Power. History. Love. Hate. Vengeance. She will be Queen. Whatever it takes…

Isabelle Schuler ~ Lady Macbethad


Daughter of an ousted king, descendant of ancient druids, as a child it is prophesied that one day Gruoch will be queen of Alba.

When she is betrothed to Duncan, heir elect, this appears to confirm the prophecy. She leaves behind her home, her family and her close friend MacBethad, and travels to the royal seat at Scone to embrace her new position.

But nothing is as Gruoch anticipates. Duncan’s court is filled with sly words and unfriendly faces, women desperate to usurp her position, and others whose motives are shrouded in mystery. As her coronation approaches, a deadly turn of events forces Gruoch to flee Duncan and the capital, finding herself alone, vulnerable and at the mercy of an old enemy. Her hope of becoming Queen all but lost, Gruoch does what she must to survive, vowing that one day she will fulfil her destiny and take up the future owed to her. Whatever it may take.
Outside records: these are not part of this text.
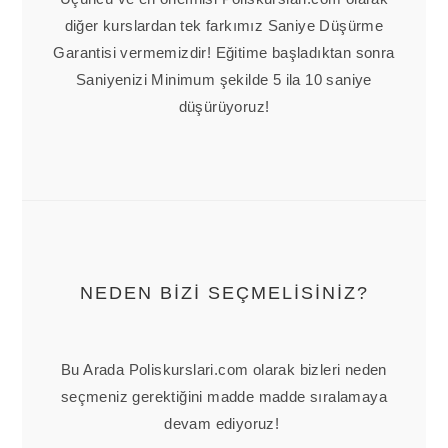
diğer kurslardan tek farkımız Saniye Düşürme
Garantisi vermemizdir! Eğitime başladıktan sonra
Saniyenizi Minimum şekilde 5 ila 10 saniye
düşürüyoruz!
NEDEN BİZİ SEÇMELİSİNİZ?
Bu Arada Poliskurslari.com olarak bizleri neden
seçmeniz gerektiğini madde madde sıralamaya
devam ediyoruz!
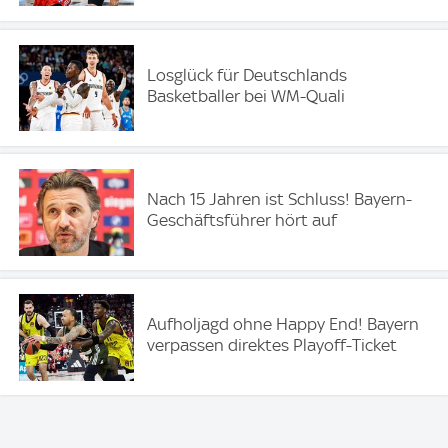
Losglück für Deutschlands
Basketballer bei WM-Quali
Nach 15 Jahren ist Schluss! Bayern-
Geschäftsführer hört auf
Aufholjagd ohne Happy End! Bayern
verpassen direktes Playoff-Ticket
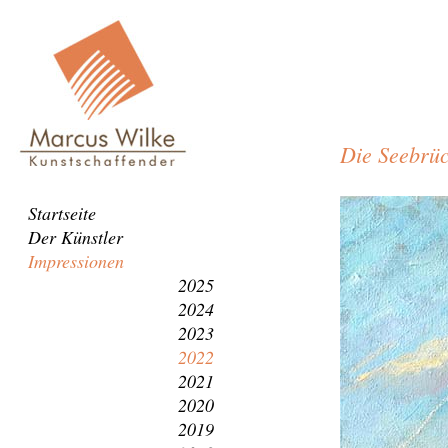
Die Seebrüc
Die
Navigation
Startseite
Seebrücke
überspringen
Der Künstler
von
Impressionen
Heringsdor
2025
2024
2023
2022
2021
2020
2019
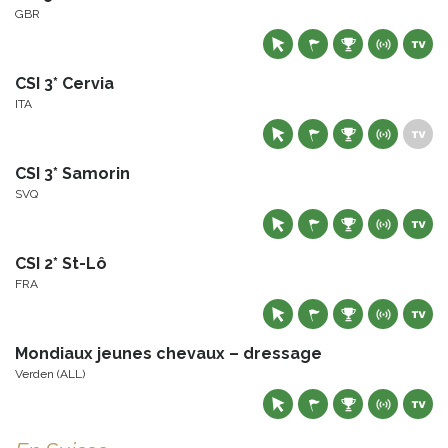
GBR
CSI 3* Cervia
ITA
CSI 3* Samorin
SVQ
CSI 2* St-Lô
FRA
Mondiaux jeunes chevaux – dressage
Verden (ALL)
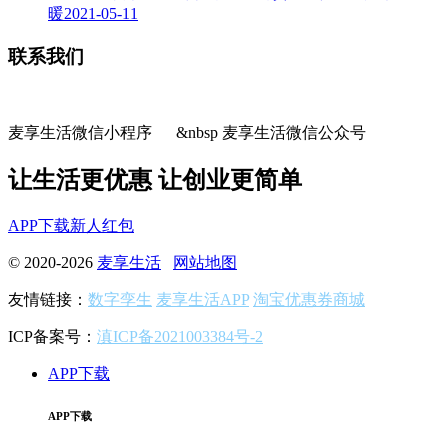
暖
2021-05-11
联系我们
麦享生活微信小程序 &nbsp 麦享生活微信公众号
让生活更优惠 让创业更简单
APP下载
新人红包
© 2020-2026
麦享生活
网站地图
友情链接：
数字孪生
麦享生活APP
淘宝优惠券商城
ICP备案号：
滇ICP备2021003384号-2
APP下载
APP下载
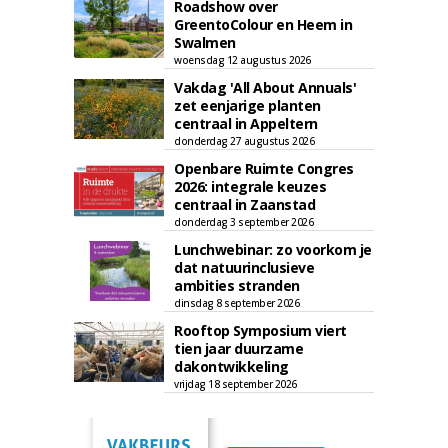
Roadshow over
GreentoColour en Heem in
Swalmen
woensdag 12 augustus 2026
Vakdag 'All About Annuals'
zet eenjarige planten
centraal in Appeltern
donderdag 27 augustus 2026
Openbare Ruimte Congres
2026: integrale keuzes
centraal in Zaanstad
donderdag 3 september 2026
Lunchwebinar: zo voorkom je
dat natuurinclusieve
ambities stranden
dinsdag 8 september 2026
Rooftop Symposium viert
tien jaar duurzame
dakontwikkeling
vrijdag 18 september 2026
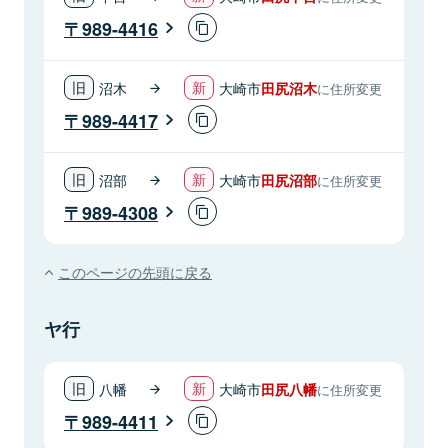
989-4416
沼木
大崎市
田尻沼木
に住所変更
989-4417
沼部
大崎市
田尻沼部
に住所変更
989-4308
このページの先頭に戻る
ヤ行
八幡
大崎市
田尻八幡
に住所変更
989-4411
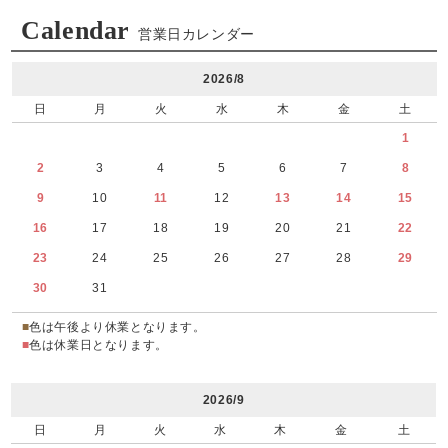
Calendar
営業日カレンダー
2026/8
日
月
火
水
木
金
土
1
2
3
4
5
6
7
8
9
10
11
12
13
14
15
16
17
18
19
20
21
22
23
24
25
26
27
28
29
30
31
■
色は午後より休業となります。
■
色は休業日となります。
2026/9
日
月
火
水
木
金
土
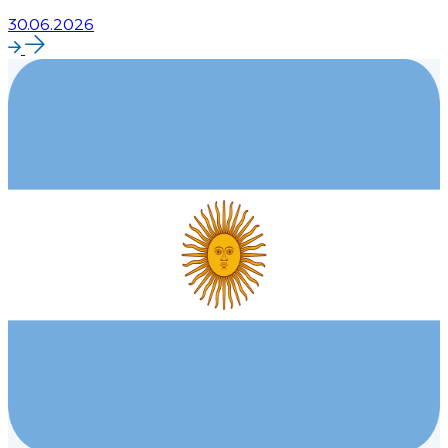
30.06.2026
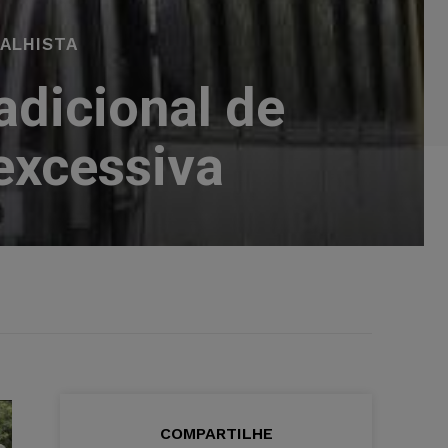
ALHISTA
adicional de
 excessiva
COMPARTILHE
I love Shakespeare. However, I do believe that most people never experience it properly, which is on stage, not in a classroom from a book. One thing we did at school was imagine the past lives of his characters and I loved writing about Viola from Twelfth Night, whilst wondering about the inspiration for his characters… but I digress.

In Lady MacBethad Isabelle Schuler introduces us to Gruoch, daughter of the rightful King of Scotland, before she becomes Lady MacBeth – one of my favourite characters. Now, I would recommend you try not to think too much about our conflicted, guilt-ridden (anti) heroine whilst reading this. That way you’ll see Gruoch for who she is: a feisty, determined young woman with high expectations!

This is not a simple story that takes us from childhood to marriage with MacBeth; in fact Gruoch has many betrothals, hardships and even the odd murder to keep us captivated by the tale Schuler spins. There are familiar characters and it’s interesting to learn about Duncan as a young man, and to see Gruoch prepared to marry him to ensure her position as Queen.

Other characters like Donalda really add to the sense of uncertainty in Gruoch’s life, whilst MacBethad comes across as very well-rounded and sensible. It’s not impossible to imagine him collaborating with his wife to murder later on in life, but not as obvious as you might think, as Gruoch’s scheming seems to come more from a place of expectation than ambition.

Schuler’s writing is extremely vivid and the landscape of Scotland is breath-taking – a character in its own right. This is a slow burn, but there’s enough action to keep readers engrossed and it’s a great piece of historical fiction.

Rating: 4.5 out of 5.

Thanks to Bloomsbury Raven for my proof copy. Opinions my own.